• DATASET:
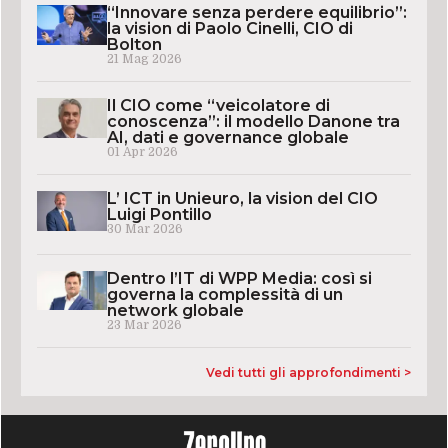
“Innovare senza perdere equilibrio”:
la vision di Paolo Cinelli, CIO di
Bolton
21 Mag 2026
Il CIO come “veicolatore di
conoscenza”: il modello Danone tra
AI, dati e governance globale
01 Apr 2026
L’ ICT in Unieuro, la vision del CIO
Luigi Pontillo
30 Mar 2026
Dentro l’IT di WPP Media: così si
governa la complessità di un
network globale
23 Mar 2026
Vedi tutti gli approfondimenti >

• WHAT THE TASK REQUIRES: Would you print all of the entries exactly, omitting any image?

• THE COMPLETED TASK:
“Innovare senza perdere equilibrio”:
la vision di Paolo Cinelli, CIO di
Bolton
21 Mag 2026
Il CIO come “veicolatore di
conoscenza”: il modello Danone tra
AI, dati e governance globale
01 Apr 2026
L’ ICT in Unieuro, la vision del CIO
Luigi Pontillo
30 Mar 2026
Dentro l’IT di WPP Media: così si
governa la complessità di un
network globale
23 Mar 2026
Vedi tutti gli approfondimenti >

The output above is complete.